Beginning with her critique of the film Bandit Queen, which turned into a lawsuit, her work has been controversial from the start. Following the lawsuit, she began to concentrate on her writing. Eventually this practice became The God of Small Things. This novel proved to be a success as it was published in nineteen countries and sixteen languages. She was compared to Charles Dickens and William Faulkner for the way she deals with the issues of race, class, and society. She was the first Indian writer to receive the Booker Prize, which is the most prestigious literary award in England.
Roy learned to live and think independently from her experiences. She is determined to do and say what she wants, even if her opinion goes against the social norm. To this day, she continues to voice her opinion as a social activist, writing about current events in essay form. Roy is known for her anti-war activist opinions, and she expresses them bravely in her numerous published works and speeches.
Arundhati Roy exercises her knowledge of the United States government and war in Middle Eastern countries in her essay "The Algebra of Infinite Justice" in Power Politics. She analyzes the attacks on the World Trade Center and the Pentagon from many angles and brings to life a new understanding of reality for American readers.
Roy questions the evidence in political speeches and documents in order to argue her view of America’s true purpose for going to war. She asks, if America’s enemies “hate our freedoms” (stated by President Bush in his September 20th address to the US Congress), then why were the World Trade Center and the Pentagon, rather than the Statue of Liberty, the chosen targets? She says the World Trade Center and Pentagon are “symbols of America’s economic and military dominance," not symbols of our freedom.
Roy discusses terrorism and the US government’s route against it. She criticizes President Bush for his unattainable goal to “rid the world of evil-doers. " One of the most influential quotes in the essay is that “terrorism is the symptom, not the disease. "
Roy presents an original voice in her essay “Power Politics: The Reincarnation of Rumpelstiltskin" in Power Politics. She uses a character in European folklore to create an image of a power-hungry creature. In the story of Rumpelstiltskin, a young woman is faced with the impossible task of spinning straw into gold and told that death awaits her should she not complete it.
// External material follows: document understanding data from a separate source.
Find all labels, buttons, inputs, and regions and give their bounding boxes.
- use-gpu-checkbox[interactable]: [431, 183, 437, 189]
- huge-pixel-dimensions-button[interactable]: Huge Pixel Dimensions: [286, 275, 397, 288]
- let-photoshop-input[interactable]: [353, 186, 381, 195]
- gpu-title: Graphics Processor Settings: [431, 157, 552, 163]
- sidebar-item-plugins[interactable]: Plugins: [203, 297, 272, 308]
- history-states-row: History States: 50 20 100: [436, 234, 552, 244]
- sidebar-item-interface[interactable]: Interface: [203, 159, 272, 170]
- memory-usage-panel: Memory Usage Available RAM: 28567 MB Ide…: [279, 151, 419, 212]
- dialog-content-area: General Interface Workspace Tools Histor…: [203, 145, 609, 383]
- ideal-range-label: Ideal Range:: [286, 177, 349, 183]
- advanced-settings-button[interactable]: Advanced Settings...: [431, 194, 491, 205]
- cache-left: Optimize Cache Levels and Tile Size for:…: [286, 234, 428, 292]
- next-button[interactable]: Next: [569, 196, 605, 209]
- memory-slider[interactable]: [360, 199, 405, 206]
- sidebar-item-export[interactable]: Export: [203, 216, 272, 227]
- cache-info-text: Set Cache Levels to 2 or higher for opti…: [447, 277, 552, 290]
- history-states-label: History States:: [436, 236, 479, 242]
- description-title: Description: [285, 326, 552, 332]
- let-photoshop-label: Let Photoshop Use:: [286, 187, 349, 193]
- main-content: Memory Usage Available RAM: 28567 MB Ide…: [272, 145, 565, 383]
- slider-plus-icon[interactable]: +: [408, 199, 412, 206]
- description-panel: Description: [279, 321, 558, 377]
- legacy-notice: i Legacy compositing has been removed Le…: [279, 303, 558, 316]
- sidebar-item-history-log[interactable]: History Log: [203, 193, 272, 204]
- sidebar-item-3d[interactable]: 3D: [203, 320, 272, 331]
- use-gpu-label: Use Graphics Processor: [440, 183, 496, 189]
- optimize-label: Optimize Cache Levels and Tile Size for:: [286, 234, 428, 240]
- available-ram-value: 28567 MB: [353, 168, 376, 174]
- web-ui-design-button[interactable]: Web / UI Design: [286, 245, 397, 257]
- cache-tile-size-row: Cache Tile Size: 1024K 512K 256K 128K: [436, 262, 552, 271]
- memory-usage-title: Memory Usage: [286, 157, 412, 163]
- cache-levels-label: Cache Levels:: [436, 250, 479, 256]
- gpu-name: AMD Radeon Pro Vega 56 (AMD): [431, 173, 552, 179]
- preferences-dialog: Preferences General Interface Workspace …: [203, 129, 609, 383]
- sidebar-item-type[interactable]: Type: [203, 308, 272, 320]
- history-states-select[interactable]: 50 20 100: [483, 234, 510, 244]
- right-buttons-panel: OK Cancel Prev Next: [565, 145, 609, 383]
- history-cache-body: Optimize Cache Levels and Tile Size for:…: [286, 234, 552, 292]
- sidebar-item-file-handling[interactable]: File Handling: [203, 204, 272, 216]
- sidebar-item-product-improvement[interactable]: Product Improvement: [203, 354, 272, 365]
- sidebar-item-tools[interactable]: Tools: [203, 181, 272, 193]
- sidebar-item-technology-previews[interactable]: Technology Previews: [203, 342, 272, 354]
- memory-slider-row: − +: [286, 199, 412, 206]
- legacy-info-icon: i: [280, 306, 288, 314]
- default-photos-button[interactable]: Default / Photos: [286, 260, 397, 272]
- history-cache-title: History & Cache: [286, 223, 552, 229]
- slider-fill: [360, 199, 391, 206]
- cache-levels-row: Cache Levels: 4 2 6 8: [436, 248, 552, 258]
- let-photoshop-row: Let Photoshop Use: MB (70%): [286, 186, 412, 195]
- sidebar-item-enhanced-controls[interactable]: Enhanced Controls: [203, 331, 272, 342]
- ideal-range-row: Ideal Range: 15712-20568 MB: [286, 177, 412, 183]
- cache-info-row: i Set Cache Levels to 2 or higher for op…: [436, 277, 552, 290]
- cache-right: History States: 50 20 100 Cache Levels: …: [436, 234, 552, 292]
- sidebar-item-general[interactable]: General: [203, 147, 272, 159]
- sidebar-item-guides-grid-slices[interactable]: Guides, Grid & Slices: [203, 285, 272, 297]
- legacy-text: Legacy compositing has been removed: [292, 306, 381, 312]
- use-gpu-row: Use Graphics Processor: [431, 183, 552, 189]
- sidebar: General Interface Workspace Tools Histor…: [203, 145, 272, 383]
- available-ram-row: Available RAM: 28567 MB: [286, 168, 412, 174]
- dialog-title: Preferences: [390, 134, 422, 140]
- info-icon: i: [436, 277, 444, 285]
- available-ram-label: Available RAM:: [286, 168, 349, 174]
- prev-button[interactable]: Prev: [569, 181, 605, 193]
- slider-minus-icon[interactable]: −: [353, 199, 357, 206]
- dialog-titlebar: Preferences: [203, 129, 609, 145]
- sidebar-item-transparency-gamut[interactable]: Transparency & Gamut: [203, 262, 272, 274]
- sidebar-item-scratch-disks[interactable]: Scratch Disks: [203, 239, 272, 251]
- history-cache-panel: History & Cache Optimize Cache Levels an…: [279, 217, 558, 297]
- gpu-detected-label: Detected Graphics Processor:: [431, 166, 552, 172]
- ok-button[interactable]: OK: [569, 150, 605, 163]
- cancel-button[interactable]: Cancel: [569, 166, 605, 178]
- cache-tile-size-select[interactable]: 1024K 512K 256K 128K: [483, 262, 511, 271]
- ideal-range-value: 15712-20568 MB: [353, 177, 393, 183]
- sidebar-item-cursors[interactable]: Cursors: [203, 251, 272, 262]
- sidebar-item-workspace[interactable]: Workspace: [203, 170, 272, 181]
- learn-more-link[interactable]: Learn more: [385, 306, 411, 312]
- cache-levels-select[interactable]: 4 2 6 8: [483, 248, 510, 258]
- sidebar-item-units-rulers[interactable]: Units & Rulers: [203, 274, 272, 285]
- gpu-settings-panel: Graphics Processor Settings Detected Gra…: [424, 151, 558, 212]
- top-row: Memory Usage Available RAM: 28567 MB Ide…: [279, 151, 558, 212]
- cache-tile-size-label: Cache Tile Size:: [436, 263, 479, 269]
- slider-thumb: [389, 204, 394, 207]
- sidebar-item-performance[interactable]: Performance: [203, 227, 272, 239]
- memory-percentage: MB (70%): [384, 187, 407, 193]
She receives help from a strange little man on three different occasions, and, in exchange for his help, he asks for the first child she bears. Lacking any other option to save her life, she agrees; however, it isn’t until that child is born that she remembers the promise she made to the gnome. As she pleads with him, he tells her that she can keep the child if she can do one thing: guess his name.
This little man is Rumpelstiltskin, and he has returned in Arundhati Roy’s portrayal of world politics. Roy describes him as the powerful, pitiless king like no one has known before-- the image of the elite nation, the one that corners the victims into promising something they cannot give. The young woman stands for India, a victim with strikingly few options. From this perspective, Roy continues to address the major problems in the controversy of the public water supply to Third World nations, the issue of poverty in the world’s economic and social structure, and the fight for basic human rights on multiple fronts throughout the world. Roy uses her bold writing style to speak her mind on the injustices and deficiencies of the politics of the world. Using the foreknowledge of the strange little gnome, she shows that the political forces in the world are mocking the ones they have power over as the ‘Rumpelstiltskins’ demand the ‘just reward’ that the victims were forced to give but are now unable to provide. She argues that political and economic arrangements between the 'first' and 'third' worlds are in dire need of revision.